L’autre solution passe par les placements à revenus fixes. Ce terme désigne en premier lieu les obligations traditionnelles. Il s’agit dans ce cas de grands crédits qui sont faciles à placer et à négocier en raison de leur configuration sous forme de titres. Le marché obligataire assume ainsi des fonctions similaires à celles d’une banque, notamment la combinaison entre l’offre (investisseurs) et la demande (preneurs de crédit) et la fixation de la prime de risque de crédit. Le marché obligataire ne réussit pas à modifier les délais à propre proprement parler, mais donne quand même aux investisseurs la possibilité d’aliéner leurs titres à tout moment.

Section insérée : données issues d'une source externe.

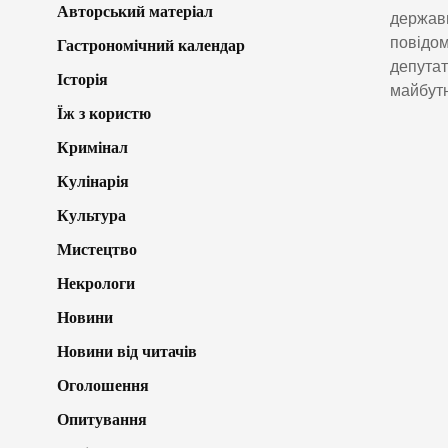
Авторський матеріал
державн
повідом
Гастрономічний календар
депутат
Історія
майбутн
Їж з користю
Кримінал
Кулінарія
Культура
Мистецтво
Некрологи
Новини
Новини від читачів
Оголошення
Опитування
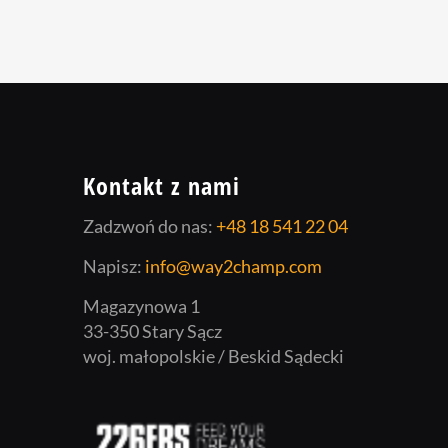
Kontakt z nami
Zadzwoń do nas:
+48 18 541 22 04
Napisz:
info@way2champ.com
Magazynowa 1
33-350 Stary Sącz
woj. małopolskie / Beskid Sądecki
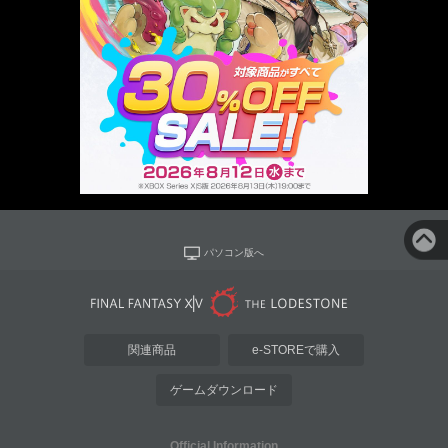
パソコン版へ
関連商品
e-STOREで購入
ゲームダウンロード
Official Information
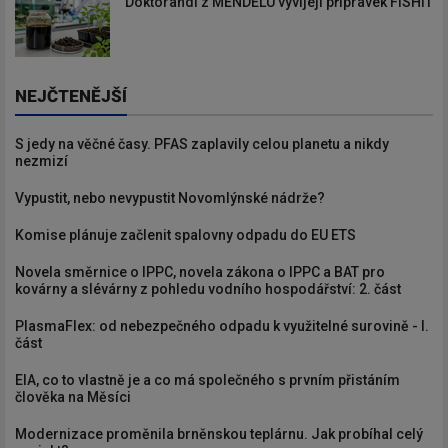
Doktorandi z MENDELU vyvíjejí přípravek FISHIT
NEJČTENĚJŠÍ
S jedy na věčné časy. PFAS zaplavily celou planetu a nikdy
nezmizí
Vypustit, nebo nevypustit Novomlýnské nádrže?
Komise plánuje začlenit spalovny odpadu do EU ETS
Novela směrnice o IPPC, novela zákona o IPPC a BAT pro
kovárny a slévárny z pohledu vodního hospodářství: 2. část
PlasmaFlex: od nebezpečného odpadu k využitelné surovině - I.
část
EIA, co to vlastně je a co má společného s prvním přistáním
člověka na Měsíci
Modernizace proměnila brněnskou teplárnu. Jak probíhal celý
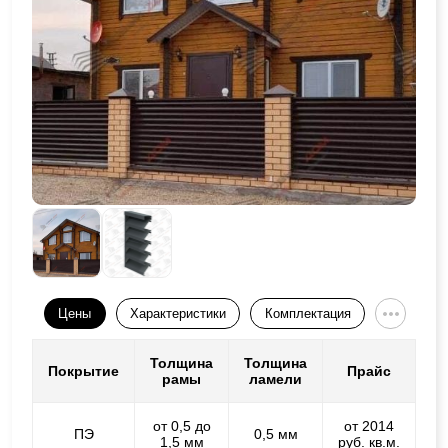
Цены
Характеристики
Комплектация
Толщина
Толщина
Покрытие
Прайс
рамы
ламели
от 0,5 до
от 2014
ПЭ
0,5 мм
1,5 мм
руб. кв.м.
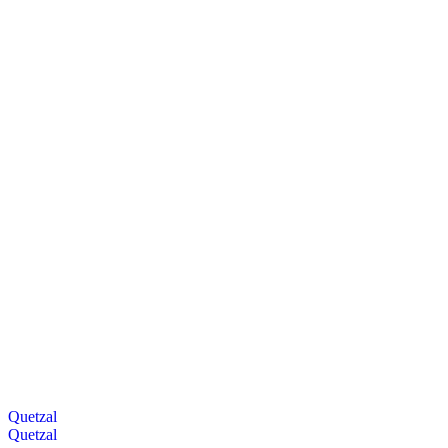
Quetzal
Quetzal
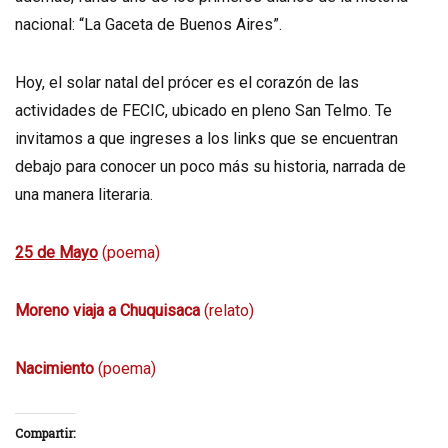
nacional: “La Gaceta de Buenos Aires”.
Hoy, el solar natal del prócer es el corazón de las
actividades de FECIC, ubicado en pleno San Telmo. Te
invitamos a que ingreses a los links que se encuentran
debajo para conocer un poco más su historia, narrada de
una manera literaria.
25 de Mayo
(poema)
Moreno viaja a Chuquisaca
(relato)
Nacimiento
(poema)
Compartir:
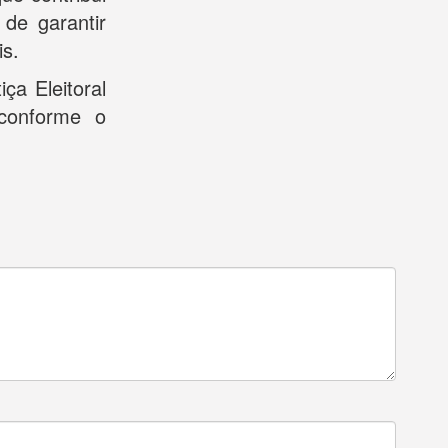
 de garantir
is.
ça Eleitoral
conforme o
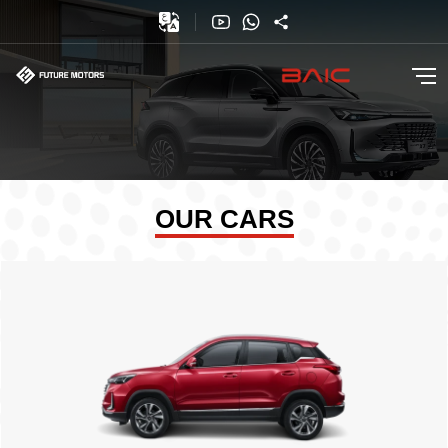
OUR CARS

La troisième voie – la dette dans les nuages

De nombreuses innovations fintech de ces dernières années ont désormais créé une troisième voie pour l’octroi de crédits : la désintermédiation numérique. Dans cette forme, les épargnants accordent leurs crédits directement aux débiteurs. Cela se fait sur des plateformes en ligne dans le nuage (cloud). L’accent porte encore plutôt sur les crédits relativement limités. Le volume de ces crédits a connu une véritable explosion ces dernières années à l’échelle mondiale.

Les banque von pas céder le terrain sans se battre

La désintermédiation numérique connaît une évolution extrêmement dynamique, et il est possible qu’elle bouleverse de fond en comble la classe des placements à revenus fixes ces 10 à 20 prochaines années. Mais dans un avenir proche, elle restera secondaire. En effet, les banques et les titres moteurs du marché obligataire ne vont pas céder le terrain à cet intrus sans se battre. Dans les deux canaux établis du mécanisme d’octroi de crédits, le numérique entraînera des gains d’efficacité qui relativiseront l’avantage des solutions purement en ligne sur le plan des coûts.